--- START ---

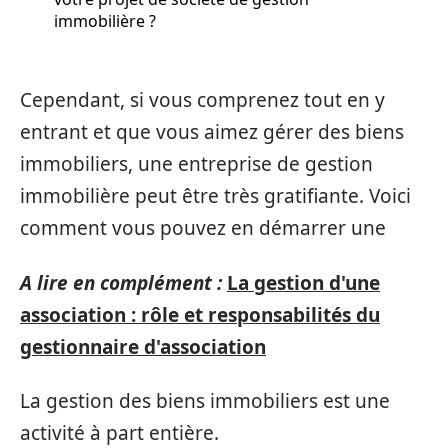
immobilière ?
Cependant, si vous comprenez tout en y
entrant et que vous aimez gérer des biens
immobiliers, une entreprise de gestion
immobilière peut être très gratifiante. Voici
comment vous pouvez en démarrer une
A lire en complément :
La gestion d'une
association : rôle et responsabilités du
gestionnaire d'association
La gestion des biens immobiliers est une
activité à part entière.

--- END ---

EXERCISE INSTRUCTIONS: Give the number of lines in the material above that contain the word "association", and add nothing.

ANSWER SPACE: 2